Les participants à une conférence sur «Le rôle et la place de l'Université dans l'Afrique du 21e siècle» ont appelé, lundi à Rabat, les établissements de l'enseignement supérieur à s'impliquer davantage dans les projets de développement socioéconomique de leurs pays.
Intervenant à cette occasion, le président de l'Université Mohammed V, Radouane Mrabet, a appelé les universités africaines à répondre aux attentes socioéconomiques du Continent et à former des compétences afin de pouvoir contribuer à l'émergence de l'Afrique.
Il a, par ailleurs, mis en exergue les efforts déployés par son université en matière de recherche dans de grands secteurs porteurs comme ceux liés à la santé et aux technologies de l'information.
Mrabet a, aussi, mis en relief les actions entreprises par son université en vue de renforcer sa position d'interface avec les entreprises, et ce pour un meilleur ancrage de la recherche dans le monde économique, l'encouragement au sein de l'université de la création d'entreprise et le soutien accru au centres d'études doctorales.
«En parallèle avec notre politique de recentrage des missions de l'université sur les préoccupations liées au développement, nous travaillons aussi pour positionner notre université comme une université des talents et de l'excellence», a-t-il dit.
Pour sa part, le directeur général du Centre africain de formation et de recherche administrative pour le développement (Cafrad), Simon Mamosi Lelo, a relevé le rôle crucial que peut jouer l'Université africaine, dans le processus de développement économique et social du continent.
Il a ajouté que l'Université, qui a pour mission de former des cadres devant constituer un capital humain de développement socioéconomique, doit susciter des projets et en aider les porteurs à formaliser leurs expérimentations.
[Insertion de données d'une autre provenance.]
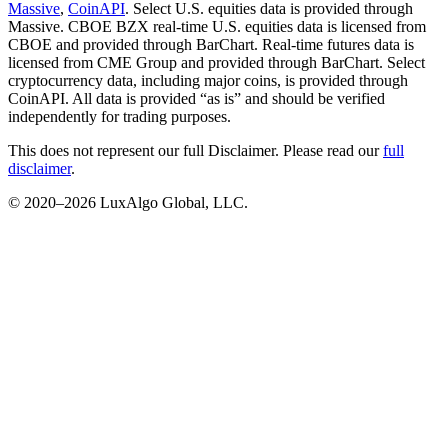
Massive
,
CoinAPI
. Select U.S. equities data is provided through
Massive. CBOE BZX real-time U.S. equities data is licensed from
CBOE and provided through BarChart. Real-time futures data is
licensed from CME Group and provided through BarChart. Select
cryptocurrency data, including major coins, is provided through
CoinAPI. All data is provided “as is” and should be verified
independently for trading purposes.
This does not represent our full Disclaimer. Please read our
full
disclaimer
.
© 2020–
2026
LuxAlgo Global, LLC.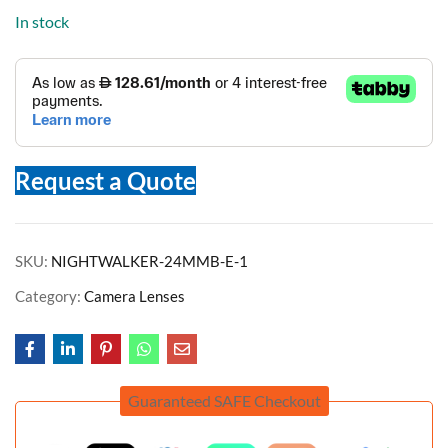
In stock
Request a Quote
SKU:
NIGHTWALKER-24MMB-E-1
Category:
Camera Lenses
Guaranteed SAFE Checkout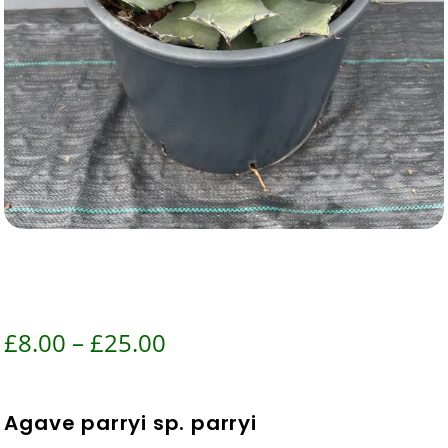
Price
£
8.00
–
£
25.00
range:
£8.00
Agave parryi sp. parryi
through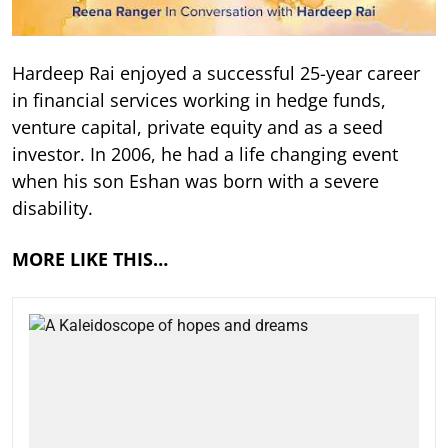
Hardeep Rai enjoyed a successful 25-year career
in financial services working in hedge funds,
venture capital, private equity and as a seed
investor. In 2006, he had a life changing event
when his son Eshan was born with a severe
disability.
MORE LIKE THIS…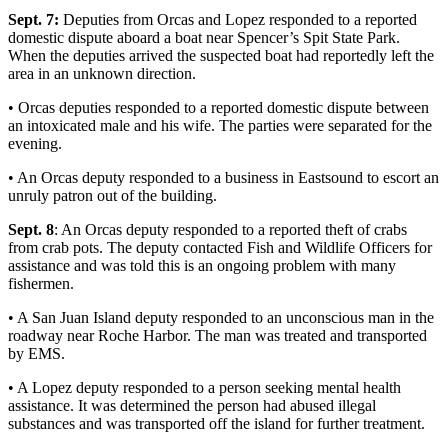
a
Sept. 7:
Deputies from Orcas and Lopez responded to a reported
Photo
domestic dispute aboard a boat near Spencer’s Spit State Park.
When the deputies arrived the suspected boat had reportedly left the
area in an unknown direction.
Submit
a Press
• Orcas deputies responded to a reported domestic dispute between
Release
an intoxicated male and his wife. The parties were separated for the
evening.
Sports
• An Orcas deputy responded to a business in Eastsound to escort an
unruly patron out of the building.
Submit
Sports
Sept. 8
: An Orcas deputy responded to a reported theft of crabs
Results
from crab pots. The deputy contacted Fish and Wildlife Officers for
assistance and was told this is an ongoing problem with many
fishermen.
Life
Submit an
• A San Juan Island deputy responded to an unconscious man in the
roadway near Roche Harbor. The man was treated and transported
Engagement
by EMS.
Announcement
• A Lopez deputy responded to a person seeking mental health
Submit a
assistance. It was determined the person had abused illegal
Wedding
substances and was transported off the island for further treatment.
Announcement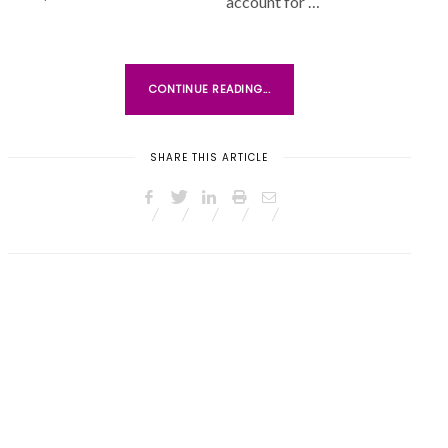
account for …
N
CONTINUE READING...
SHARE THIS ARTICLE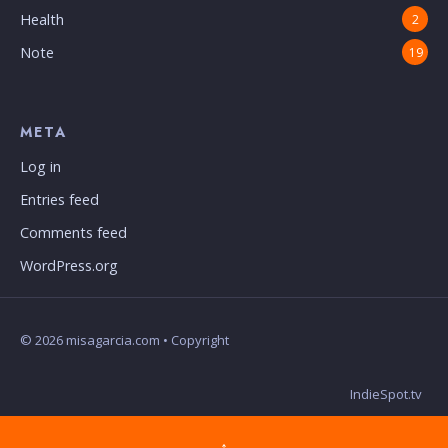
Health
2
Note
19
META
Log in
Entries feed
Comments feed
WordPress.org
© 2026 misagarcia.com • Copyright
IndieSpot.tv
↑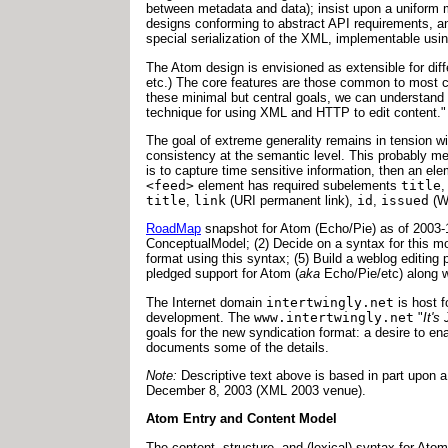
between metadata and data); insist upon a uniform 
designs conforming to abstract API requirements, an
special serialization of the XML, implementable u
The Atom design is envisioned as extensible for diff
etc.) The core features are those common to most crea
these minimal but central goals, we can understand t
technique for using XML and HTTP to edit content."
The goal of extreme generality remains in tension wi
consistency at the semantic level. This probably mean
is to capture time sensitive information, then an ele
<feed>
element has required subelements
title
title
,
link
(URI permanent link),
id
,
issued
(W
RoadMap
snapshot for Atom (Echo/Pie) as of 2003-1
ConceptualModel; (2) Decide on a syntax for this mod
format using this syntax; (5) Build a weblog editi
pledged support for Atom (
aka
Echo/Pie/etc) along w
The Internet domain
intertwingly.net
is host 
development. The
www.intertwingly.net
"
It's
goals for the new syndication format: a desire to e
documents some of the details.
Note:
Descriptive text above is based in part upo
December 8, 2003 (XML 2003 venue).
Atom Entry and Content Model
The content, structure, and (lexical) syntax for Ato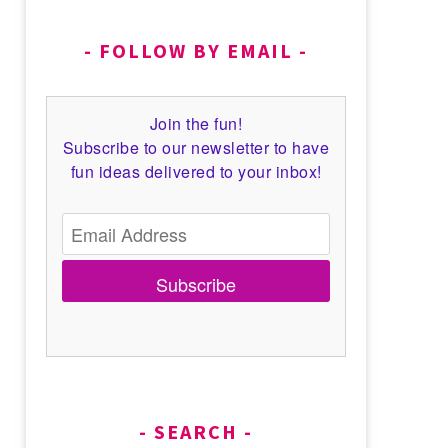
FOLLOW BY EMAIL
Join the fun!
Subscribe to our newsletter to have
fun ideas delivered to your inbox!
Subscribe
SEARCH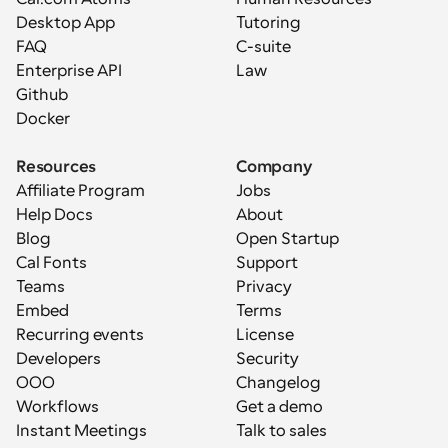
Desktop App
Tutoring
FAQ
C-suite
Enterprise API
Law
Github
Docker
Resources
Company
Affiliate Program
Jobs
Help Docs
About
Blog
Open Startup
Cal Fonts
Support
Teams
Privacy
Embed
Terms
Recurring events
License
Developers
Security
OOO
Changelog
Workflows
Get a demo
Instant Meetings
Talk to sales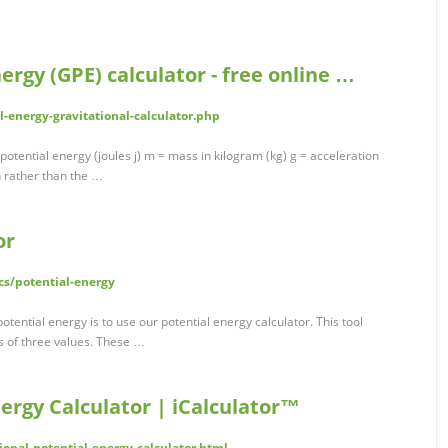
ergy (GPE) calculator - free online …
l-energy-gravitational-calculator.php
otential energy (joules j) m = mass in kilogram (kg) g = acceleration
h rather than the …
or
cs/potential-energy
otential energy is to use our potential energy calculator. This tool
s of three values. These …
nergy Calculator | iCalculator™
tional-potential-energy-calculator.html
Dans ce sens, Simon a appelé les universités africaines à créer des partenariats avec les différents acteurs de développement -public, privé et société civile-, afin de leur permettre de contribuer à la croissance économique, à la modernisation des services publics et des instituions de l'Etat.
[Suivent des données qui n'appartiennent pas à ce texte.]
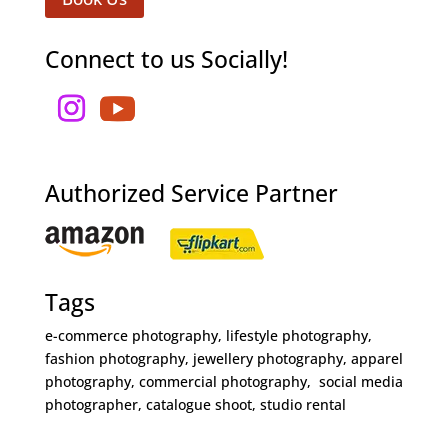
Connect to us Socially!
Authorized Service Partner
Tags
e-commerce photography, lifestyle photography,
fashion photography, jewellery photography, apparel
photography, commercial photography, social media
photographer, catalogue shoot, studio rental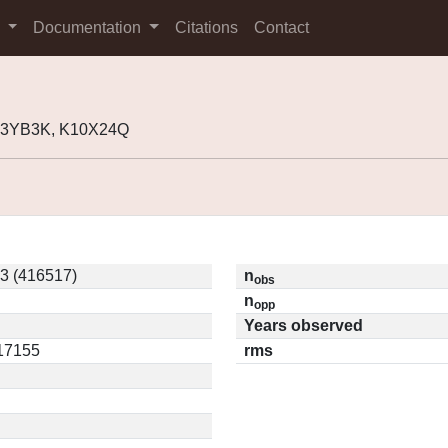
s
Documentation
Citations
Contact
K03YB3K, K10X24Q
3 (416517)
n
obs
n
opp
Years observed
.17155
rms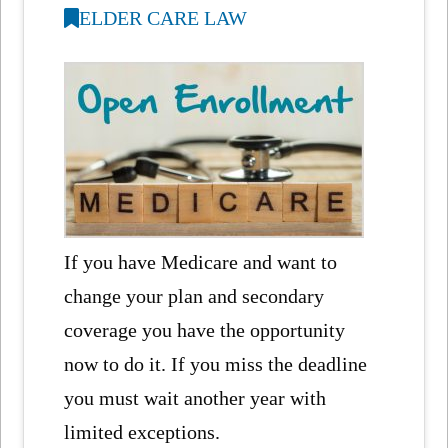
ELDER CARE LAW
If you have Medicare and want to
change your plan and secondary
coverage you have the opportunity
now to do it. If you miss the deadline
you must wait another year with
limited exceptions.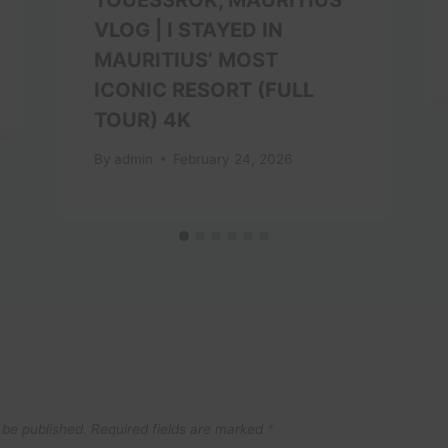
VLOG | I STAYED IN
MAURITIUS’ MOST
ICONIC RESORT (FULL
TOUR) 4K
By
admin
February 24, 2026
 be published.
Required fields are marked
*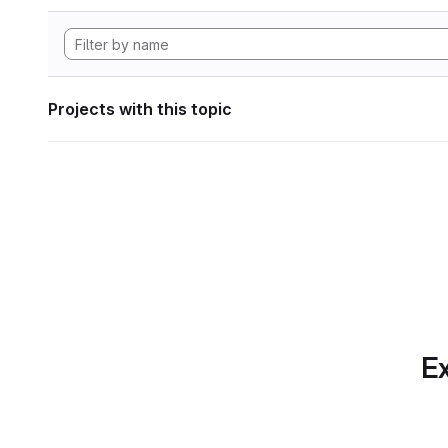
Projects with this topic
Ex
Il a estimé que l'université africaine devrait entreprendre plusieurs actions si elle souhaite contribuer réellement à transformer les Etats africains en pays émergents d'ici 2025.
En ce sens, elle doit collaborer avec le gouvernement pour mettre en œuvre des programmes de développement ou avec des établissements publics dans le domaine des infrastructures.
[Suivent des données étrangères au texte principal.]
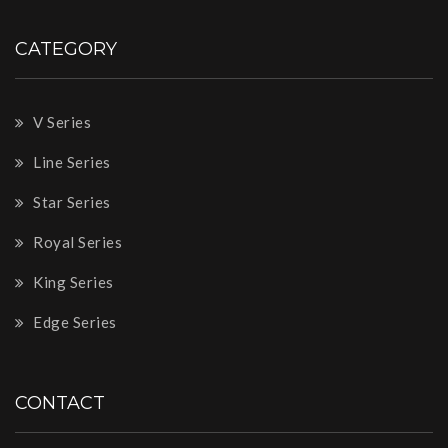
CATEGORY
V Series
Line Series
Star Series
Royal Series
King Series
Edge Series
CONTACT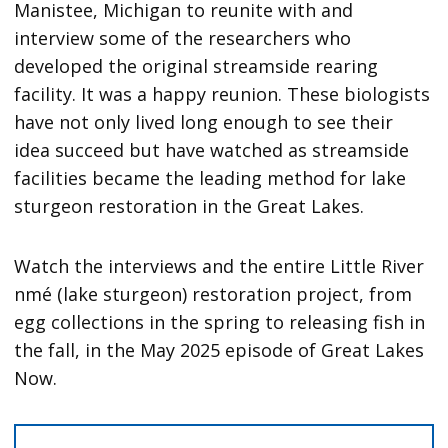
Manistee, Michigan to reunite with and
interview some of the researchers who
developed the original streamside rearing
facility. It was a happy reunion. These biologists
have not only lived long enough to see their
idea succeed but have watched as streamside
facilities became the leading method for lake
sturgeon restoration in the Great Lakes.
Watch the interviews and the entire Little River
nmé (lake sturgeon) restoration project, from
egg collections in the spring to releasing fish in
the fall, in the May 2025 episode of Great Lakes
Now.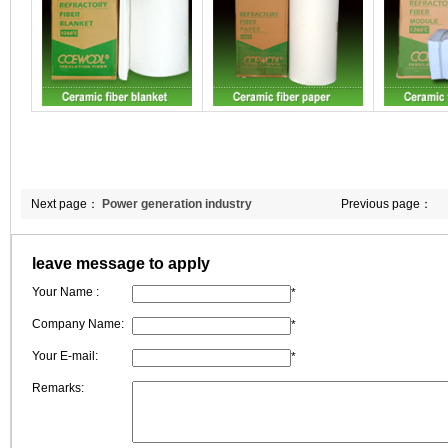
Next page：
Power generation industry
Previous page：
leave message to apply
Your Name :
*
Company Name:
*
Your E-mail:
*
Remarks: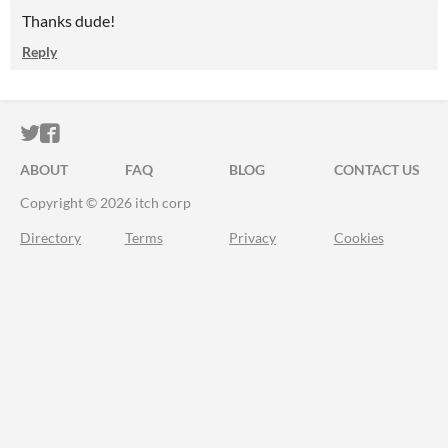
Thanks dude!
Reply
ITCH.IO ON TWITTER
ITCH.IO ON FACEBOOK
ABOUT
FAQ
BLOG
CONTACT US
Copyright © 2026 itch corp
Directory
Terms
Privacy
Cookies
L'université, souligne-t-il, peut collaborer également avec le parlement pour réviser des lois, avec les entreprises dans l'objectif d'améliorer la productivité ou encore avec les organisations de la société civile en vue de coordonner des campagnes d'alphabétisation, par exemple.
Simon a, en outre, plaidé pour que l'Université africaine soit une institution au service du pays dans la mesure où elle est appelée à participer véritablement aux activités de développement national, soulignant qu'elle est invitée à revoir ses programmes de formation et de recherche, lesquels doivent être réorientés vers l'entreprenariat et l'insertion des lauréats dans le marché du travail.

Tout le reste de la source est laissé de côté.